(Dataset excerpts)
--*--
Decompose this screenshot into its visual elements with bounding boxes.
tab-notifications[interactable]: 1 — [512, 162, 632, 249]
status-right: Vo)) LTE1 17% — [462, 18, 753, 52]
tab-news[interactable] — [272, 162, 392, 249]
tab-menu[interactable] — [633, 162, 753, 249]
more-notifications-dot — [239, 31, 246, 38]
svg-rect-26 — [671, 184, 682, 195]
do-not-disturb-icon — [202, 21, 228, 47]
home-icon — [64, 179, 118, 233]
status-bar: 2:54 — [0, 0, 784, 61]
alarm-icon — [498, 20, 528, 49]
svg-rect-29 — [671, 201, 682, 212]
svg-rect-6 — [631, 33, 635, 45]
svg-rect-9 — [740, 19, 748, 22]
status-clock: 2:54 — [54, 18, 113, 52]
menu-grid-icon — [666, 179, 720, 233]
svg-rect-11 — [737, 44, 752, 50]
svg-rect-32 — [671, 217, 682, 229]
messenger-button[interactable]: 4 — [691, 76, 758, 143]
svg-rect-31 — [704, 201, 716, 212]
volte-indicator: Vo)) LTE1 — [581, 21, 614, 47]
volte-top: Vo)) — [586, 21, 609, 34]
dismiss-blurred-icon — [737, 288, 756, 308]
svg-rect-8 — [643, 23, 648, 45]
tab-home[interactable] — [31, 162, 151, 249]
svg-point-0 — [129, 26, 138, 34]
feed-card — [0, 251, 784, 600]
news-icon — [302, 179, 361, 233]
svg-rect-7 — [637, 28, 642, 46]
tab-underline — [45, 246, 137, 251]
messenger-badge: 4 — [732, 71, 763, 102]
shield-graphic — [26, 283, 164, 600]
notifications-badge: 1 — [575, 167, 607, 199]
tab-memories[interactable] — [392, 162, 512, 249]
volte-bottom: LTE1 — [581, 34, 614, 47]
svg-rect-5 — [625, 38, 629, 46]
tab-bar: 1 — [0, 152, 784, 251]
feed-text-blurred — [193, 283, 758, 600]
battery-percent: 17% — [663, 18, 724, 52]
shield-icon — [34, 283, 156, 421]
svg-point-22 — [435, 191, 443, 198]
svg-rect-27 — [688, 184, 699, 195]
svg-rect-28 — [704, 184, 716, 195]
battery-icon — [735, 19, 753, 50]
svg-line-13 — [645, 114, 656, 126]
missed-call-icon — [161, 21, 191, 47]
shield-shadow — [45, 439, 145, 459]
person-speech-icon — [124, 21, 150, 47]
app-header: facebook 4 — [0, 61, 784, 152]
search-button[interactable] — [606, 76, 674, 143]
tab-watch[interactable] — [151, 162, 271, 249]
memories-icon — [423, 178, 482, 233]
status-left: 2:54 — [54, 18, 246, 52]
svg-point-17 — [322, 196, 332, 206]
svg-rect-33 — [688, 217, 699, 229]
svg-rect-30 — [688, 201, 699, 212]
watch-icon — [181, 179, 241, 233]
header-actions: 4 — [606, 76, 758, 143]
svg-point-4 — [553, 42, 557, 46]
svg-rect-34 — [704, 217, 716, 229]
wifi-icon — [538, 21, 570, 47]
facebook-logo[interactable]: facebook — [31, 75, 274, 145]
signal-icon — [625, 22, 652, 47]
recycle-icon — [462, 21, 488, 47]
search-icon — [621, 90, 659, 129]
--*--
• **What this task involves**: This task asks for the number of lines above that include the string "interactable". Respond with that number only.

• **Problem solution**: 9